La question de savoir si les réseaux sociaux ont permis à des mouvements sociaux d’échapper au pouvoir est compliquée, elle nécessiterait une enquête sur des cas concrets pour formuler une analyse pertinente.

Pour ma part, ce que je peux proposer, en quelques mots, est d’ajouter un autre point de vue. Une hypothèse de travail. Peut-être partir de l’idée que, quoi qu’il en soit, il ne suffit pas de travailler en réseau pour échapper au pouvoir. Il faut partir de l’affirmation que le pouvoir n’est pas externe.

Si tel était le cas, la solution serait assez simple : il suffirait de se rencontrer, s’organiser, se parler d’individu à individu pour être en dehors du pouvoir. Or, le pouvoir s’installe non seulement dans la manière de s’organiser des individus, mais aussi dans ce qui nous constitue en tant qu’individus : certaines préoccupations, certains types de savoir valables, des pratiques, des langages, des imaginaires.

Du coup, en partant du principe que le pouvoir n’est pas cette camisole de force dont nous pourrions nous débarrasser, il n’existe donc pas un « dehors » du pouvoir, il n’y a ni lieu, ni rencontre, ni organisation, ni même de réseau sans pouvoir. Plus encore, se penser comme une unité autonome - un être capable d’exister en dehors de tout pouvoir - c’est à dire comme un individu échangeant librement avec d’autres individus, est le postulat capitaliste, c’est-à-dire, celui du pouvoir dominant.

Il me semble que la difficulté tient dans ce que les réseaux tentent d’échapper au pouvoir par des règles de fonctionnement, s’intéressant plus à la forme qu’au fond de leur organisation... Ils regardent alors le pouvoir comme extérieur. Ils produisent d’interminables discussions sur la bonne forme à adopter, accompagnées d’infinis rappels à l’ordre et d’un concert de sonnettes d’alarme. Le regard devient alors très généraliste, il tend à donner une place à tout le monde plutôt que d’intégrer des singularités.

Les réseaux se sont développés comme une alternative aux organisations centralisées (partis politiques, syndicats). Elles avaient l’inconvénient majeur de mimer l’organisation des États-nations, concevant le pouvoir comme quelque chose de centralisé et d’univoque. Elles manquaient toutes les questions relatives aux minorités, c’est-à-dire à l’application concrète du pouvoir tel qu’il nous affecte réellement, dans les niveaux les plus profonds de la société.

Or, ces questions « minoritaires » ne sont pas des « mini-luttes » à comparer aux luttes sérieuses.

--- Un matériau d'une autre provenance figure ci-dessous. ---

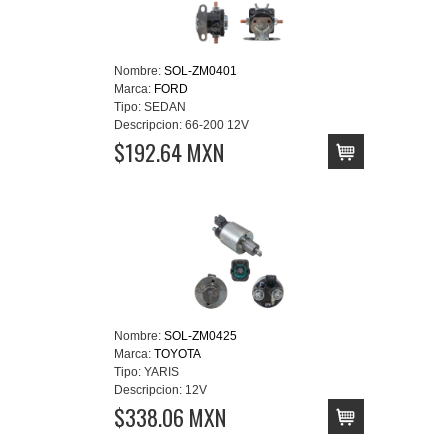
Nombre:
SOL-ZM0401
Marca:
FORD
Tipo:
SEDAN
Descripcion:
66-200 12V
$192.64 MXN
Nombre:
SOL-ZM0425
Marca:
TOYOTA
Tipo:
YARIS
Descripcion:
12V
$338.06 MXN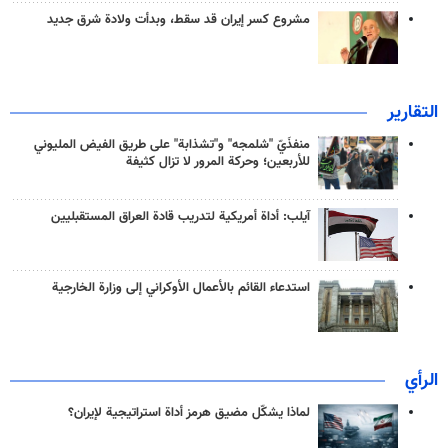
مشروع كسر إيران قد سقط، وبدأت ولادة شرق جديد
التقارير
منفذَيّ "شلمجه" و"تشذابة" على طريق الفيض المليوني
للأربعين؛ وحركة المرور لا تزال كثيفة
آيلب: أداة أمريكية لتدريب قادة العراق المستقبليين
استدعاء القائم بالأعمال الأوكراني إلى وزارة الخارجية
الرأي
لماذا يشكّل مضيق هرمز أداة استراتيجية لإيران؟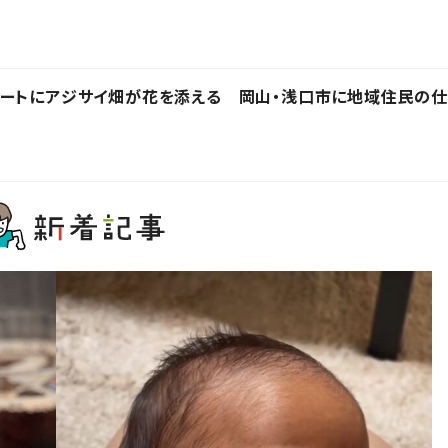
ルートにアジサイ畑が花を添える 岡山・浅口市に地域住民の仕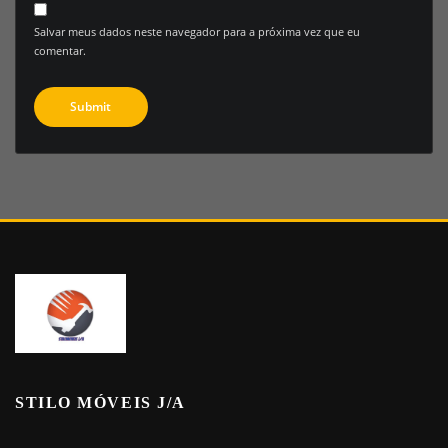
Salvar meus dados neste navegador para a próxima vez que eu
comentar.
STILO MÓVEIS J/A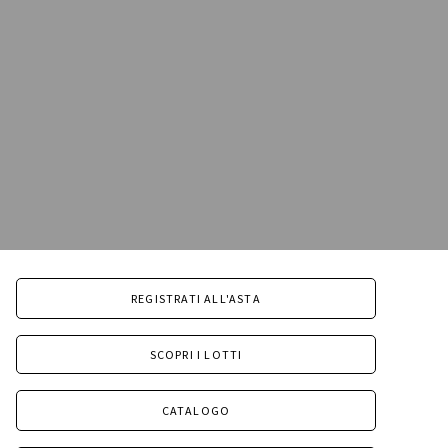
REGISTRATI ALL'ASTA
SCOPRI I LOTTI
CATALOGO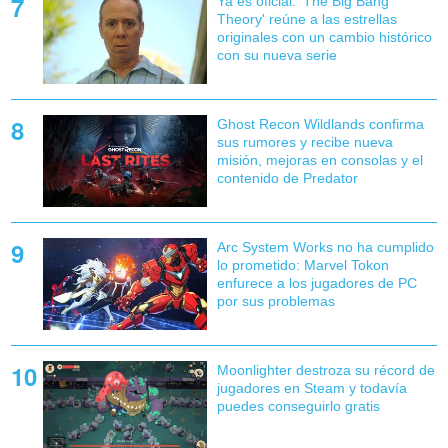
Ya es oficial: 'The Big Bang
Theory' reúne a las estrellas
originales con un cambio histórico
con su nueva serie
Ghost Recon Wildlands confirma
sus rumores y recibe nueva
misión, mejoras en consolas y el
contenido de Predator
Arc System Works no ha cumplido
lo prometido: Marvel Tokon
enfurece a los jugadores de PC
por sus problemas
Moonlighter destroza su récord de
jugadores en Steam y todavía
puedes conseguirlo gratis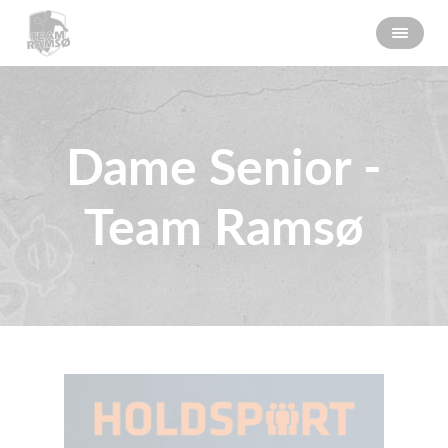
Dame Senior -
Team Ramsø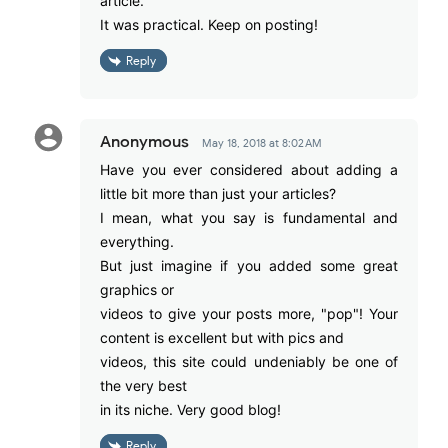
article.
It was practical. Keep on posting!
Reply
Anonymous
May 18, 2018 at 8:02 AM
Have you ever considered about adding a
little bit more than just your articles?
I mean, what you say is fundamental and
everything.
But just imagine if you added some great
graphics or
videos to give your posts more, "pop"! Your
content is excellent but with pics and
videos, this site could undeniably be one of
the very best
in its niche. Very good blog!
Reply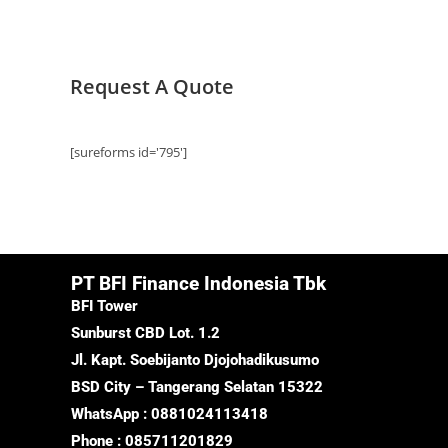
Request A Quote
[sureforms id='795']
PT BFI Finance Indonesia Tbk
BFI Tower
Sunburst CBD Lot. 1.2
Jl. Kapt. Soebijanto Djojohadikusumo
BSD City – Tangerang Selatan 15322
WhatsApp : 0881024113418
Phone : 085711201829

Les luttes minoritaires questionnent l’ensemble de la société depuis un point de vue spécifique, mais leur questionnement est universel. Il s’agit, entre autres du féminisme, de l’anti-psychiatrie, des sans papiers, des sans-terre.

Dans ce cas, la capacité d’agir en réseau rejoint aussi la capacité d’inventer ce qui, à l’intérieur du réseau, est une problématique ou non. C’est peut-être à ce moment-là que l’on s’émancipe véritablement du pouvoir dominant. Le réseau n’est pas alors un simple canal de communication.

Aucune communication n’est simple. Mais dans ce cas, ce type de savoir, d’actions invente un langage singulier, le réseau fabrique sa propre fréquence. Si un réseau d’aide aux réfugiés, par exemple, se limite à penser la question en termes administratifs, « avec ou sans papiers », ou moraux « gentilles victimes versus méchants profiteurs », la forme réseau ne changera rien à l’affaire, on sera toujours dans les termes du pouvoir.

Si, en revanche, il peut ouvrir un espace pour que de toutes autres questions, théoriques et pratiques apparaissent d’autres questionnements, par exemple : qu’est-ce qu’habiter un territoire ? Comment faire, pratiquement, pour que ceux qui l’habitent ne soient pas persécutés parce qu’ils n’ont pas de papiers ? Comment développer une action syndicale quand le modèle de travail (CDI à temps plein) devient une exception ? Quand un réseau peut créer un lieu de rencontre entre diverses préoccupations (même contradictoires), un lieu de pensée, non-centralisé non hiérarchisé. Alors, peut-être...

Par contre, dès qu’un réseau, tout transversal qu’il soit, se contente de transmettre des informations de luttes regardées avec les critères de l’utilitarisme, il est en ceci dans les mains du pouvoir.